How is this not a stock pool?
This rhymes with something old. In the 1920s, stock pools were syndicates of insiders who'd coordinate to bid a stock up, attract the public, and exit before the public did.
The 1934 Securities Exchange Act was written specifically to ban them. I'm not saying anyone did anything illegal. I'm saying if you described this structure to someone in 1929, they'd use the word "pool."
The only difference (imo) is that this is being done transparently. 1920s pools were secret groups and sometimes making faking trades.
But it does rhyme: Aligned insider block. Repeatable placement-agent template. Hot-sector rename. Undisclosed counterparty. Retail on the buy side. The economic effect on the last buyer is identical.
In fairness, NewBird might actually try to build something. That's fine and dandy, but they literally have:
Zero (current) capability. Literally no one on their executive team has any experience in AI data-centers
Capital scale is laughably mismatched. $50M is a rounding error in GPU infrastructure.
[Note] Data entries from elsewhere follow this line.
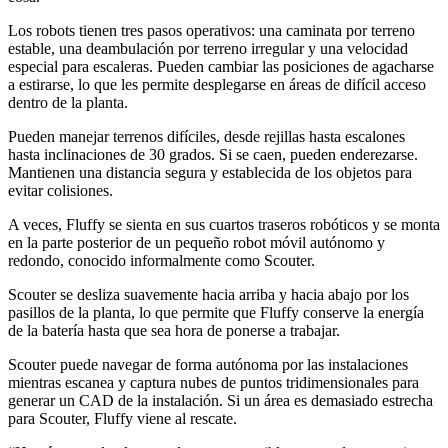
Los robots tienen tres pasos operativos: una caminata por terreno
estable, una deambulación por terreno irregular y una velocidad
especial para escaleras. Pueden cambiar las posiciones de agacharse
a estirarse, lo que les permite desplegarse en áreas de difícil acceso
dentro de la planta.
Pueden manejar terrenos difíciles, desde rejillas hasta escalones
hasta inclinaciones de 30 grados. Si se caen, pueden enderezarse.
Mantienen una distancia segura y establecida de los objetos para
evitar colisiones.
A veces, Fluffy se sienta en sus cuartos traseros robóticos y se monta
en la parte posterior de un pequeño robot móvil autónomo y
redondo, conocido informalmente como Scouter.
Scouter se desliza suavemente hacia arriba y hacia abajo por los
pasillos de la planta, lo que permite que Fluffy conserve la energía
de la batería hasta que sea hora de ponerse a trabajar.
Scouter puede navegar de forma autónoma por las instalaciones
mientras escanea y captura nubes de puntos tridimensionales para
generar un CAD de la instalación. Si un área es demasiado estrecha
para Scouter, Fluffy viene al rescate.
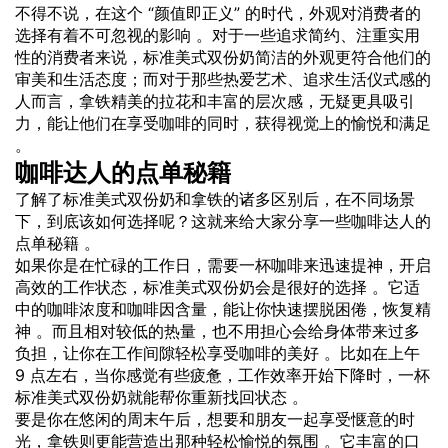
不得不说，在这个 “颜值即正义” 的时代，外观对消费者的
选择有着不可忽视的影响 。对于一些追求简约、注重实用
性的消费者来说，标准美式双份奶简洁的外观更符合他们的
审美和生活态度；而对于那些热爱艺术、追求生活仪式感的
人而言，拿铁精美的拉花和丰富的层次感，无疑更具吸引
力，能让他们在享受咖啡的同时，获得视觉上的愉悦和满足
。
咖啡达人的点单秘籍
了解了标准美式双份奶和拿铁的诸多区别后，在不同场景
下，到底该如何选择呢？这就来给大家分享一些咖啡达人的
点单秘籍 。
如果你是在忙碌的工作日，需要一杯咖啡来迅速提神，开启
高效的工作状态，标准美式双份奶会是很好的选择 。它适
中的咖啡浓度和咖啡因含量，能让你快速摆脱困倦，恢复精
神 。而且相对较低的热量，也不用担心会给身体带来过多
负担，让你在工作间隙轻松享受咖啡的美好 。比如在上午
9 点左右，当你感觉有些疲惫，工作效率开始下降时，一杯
标准美式双份奶就能帮你重新找回状态 。
要是你在悠闲的周末午后，想要和朋友一起享受惬意的时
光，拿铁则更能营造出那种轻松愉悦的氛围 。它丰富的口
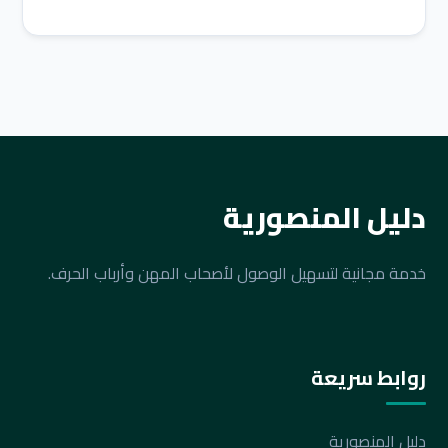
دليل المنصورية
خدمة مجانية لتسهيل الوصول لأصحاب المهن وأرباب الحرف.
روابط سريعة
دليل المنصورية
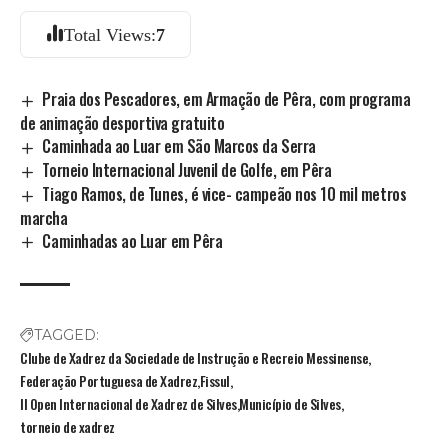
Total Views:
7
Praia dos Pescadores, em Armação de Pêra, com programa
de animação desportiva gratuito
Caminhada ao Luar em São Marcos da Serra
Torneio Internacional Juvenil de Golfe, em Pêra
Tiago Ramos, de Tunes, é vice- campeão nos 10 mil metros
marcha
Caminhadas ao Luar em Pêra
TAGGED:
Clube de Xadrez da Sociedade de Instrução e Recreio Messinense
Federação Portuguesa de Xadrez
Fissul
II Open Internacional de Xadrez de Silves
Município de Silves
torneio de xadrez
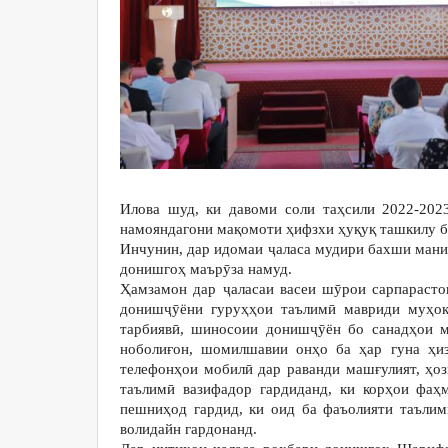
Илова шуд, ки давоми соли таҳсили 2022-202
намояндагони мақомоти ҳифзхи ҳуқуқ ташкилу б
Инчунин, дар идомаи ҷаласа мудири бахши мани
донишгоҳ маърӯза намуд.
Ҳамзамон дар ҷаласаи васеи шӯрои сарпарасто
донишҷӯёни гуруҳҳои таълимӣ мавриди муҳоки
тарбиявӣ, шиносоии донишҷӯён бо санадҳои м
ноболиғон, шомилшавии онҳо ба ҳар гуна ҳиз
телефонҳои мобилӣ дар раванди машғулият, ҳо
таълимӣ вазифадор гардиданд, ки корҳои фаҳ
пешниҳод гардид, ки оид ба фаъолияти таълим
волидайн гардонанд.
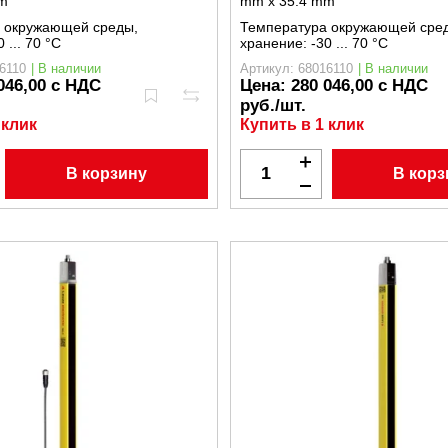
m
mm x 35.4 mm
 окружающей среды,
Температура окружающей сре
0 ... 70 °C
хранение:
-30 ... 70 °C
6110
| В наличии
Артикул: 68016110
| В наличии
046,00 с НДС
Цена:
280 046,00 с НДС
руб./шт.
 клик
Купить в 1 клик
В корзину
В корз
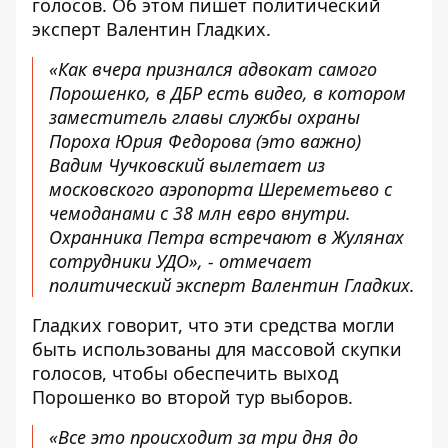
голосов. Об этом
пишет
политический
эксперт Валентин Гладких.
«Как вчера признался адвокат самого
Порошенко, в ДБР есть видео, в котором
заместитель главы службы охраны
Пороха Юрия Федорова (это важно)
Вадим Чучковский вылетает из
московского аэропорта Шереметьево с
чемоданами с 38 млн евро внутри.
Охранника Петра встречают в Жулянах
сотрудники УДО», - отмечает
политический эксперт Валентин Гладких.
Гладких говорит, что эти средства могли
быть использованы для массовой скупки
голосов, чтобы обеспечить выход
Порошенко во второй тур выборов.
«Все это происходит за три дня до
Coreweave closed a $7.5B debt round led by Blackstone, Nebius raised $700M in one round.
Competition is brutal. Neocloud market is dominated by players with 2.5-3GW of power capacity, thousands of H100s, and multi-billion dollar hyperscaler contracts.
The historical rhyme is awful. Long Island Iced Tea renamed itself Long Blockchain Corp in December 2017, shares spiked ~380%, and by February 2021 Nasdaq delisted it for failing to file financials since September 2018. The SEC later charged three people with insider trading in advance of the announcement. Fast Company and CBS News both drew the comparison directly. Most "pivot to hot sector" shells end this way.
Siebert Financial's CIO put it cleaner than I can, via Reuters: "the market is not pricing risk. It is pricing narrative."
And that narrative is insane. Buy at your own (stupid) risk.